En Villaleón era incomprensible que «se moviese ni la hoja de un árbol sin la poderosa voluntad del máximo cacique».
Y a tiempo se había marchado el Alondro, calle abajo. De la calle arriba llegó Gabriel. Traía un pequeño estuche de caoba, y pidió un ajenjo, en la mesa de Heliodoro. Solamente para la enorme simpatía del Gran simpático borrábanse las vallas de distancias y respetos con caciques y hermanos de caciques. Verdad que él sabía como ninguno contenerse en cortesía.
En cambio, una consideración afable hacia Gabriel hizo que no se le hablase «del asunto». Y que no le preocupaba, veíase en su arrogancia habitual, en su sonrisa confiada y seductora.
Despertó curiosidad el estuche. Iba a practicarle una importante operación a una chiquilla: hidropesía del vientre...
-Qué, ¿qué traen hoy los periódicos?
-Nada; política... y líos...
-Y una noticia, ¿sabes? ¿Lo has visto?... Alfredo Gil que ha estrenado una obra en Madrid.

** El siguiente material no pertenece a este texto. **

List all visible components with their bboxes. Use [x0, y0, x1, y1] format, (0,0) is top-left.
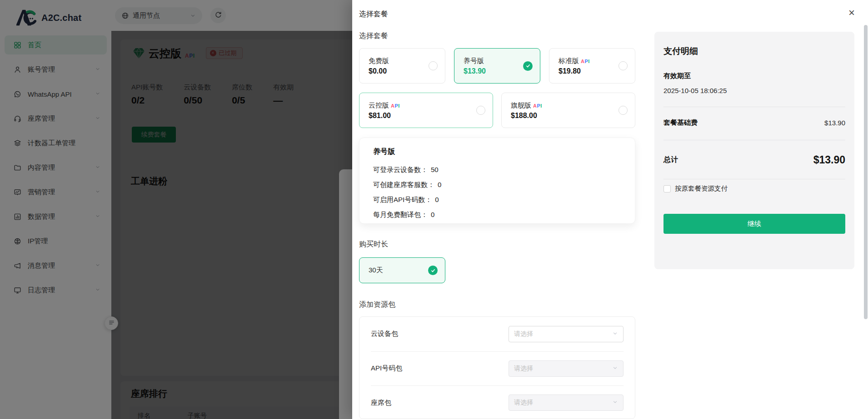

-¡Sí, en un cine, pobrecillo! -protegió Gabriel-. Mirad, pues no creáis... ¡me alegro!... ¡El pobre Alfredo! Porque no es tonto... Pero, ¡ah, el teatro en Madrid!... Anoche precisamente estuve yo pensando una tragedia: Covadonga... una especie de grandiosa reconstitución del espíritu patrio, como ha hecho Gabriel D'Annunzio en Italia con La nave... También tengo planeadas dos comedias modernísimas, al modo de Benavente: una como Los intereses creados... otra como Señora ama, de costumbres del lugar... ¡Sobre todo, Covadonga sería una cosa estupenda!
-¡Pues hombre... escríbela!
-Ya veremos, ya veremos. ¡A ver dónde hablan de Alfredo! ¿Lo trae también El Liberal?
Y tomando El Liberal, que uno se apresuró a acercarle, leyó Gabriel el suelto del estreno.
-¡Pobrecillo! -volvió a sancionar piadosamente, porque era el suelto lisonjero.
Se levantó, recogió su caja, consultando el reloj, y partió hacia casa de la enferma.
Iba trémulo, pero heroico. Practicaría por vez primera la paracentesis. Odiaba por delicadeza y sensibilidad de temperamento la Cirugía, pero no dejaba de comprender, desde la operación del herrero (que hoy trabajaba en su tienda tan campante), que Rigoleto le iba pisando a él médicamente los talones. Le inquietaba la veleidad y como la alucinación del público ante los triunfos operatorios del otro, que ya le había cogido la mitad de la clientela... ¡Como si no fuese la cirugía más
bien de matarifes, a pesar de sus éxitos directísimos y rápidos! Se imponía la cátedra. Iba estudiando algo. Su ideal cifrábase en una clientela de gran ciudad, donde pudiera especializar la Medicina.
Y apretó el paso, en un esfuerzo de voluntad, ya que, entre tanto, no debiera dejar esta operación -a menos de seguir con Rigoleto la cuesta abajo de una desairada competencia.
Sí, justamente él, que desde la noche fatal aquella de la toracentesis, no había dejado de soñar con hidropesías y derrames por todas partes, debía darse el parabién, por encontrarse al fin con este de esta chica, para darle en la cabeza a Rigoleto.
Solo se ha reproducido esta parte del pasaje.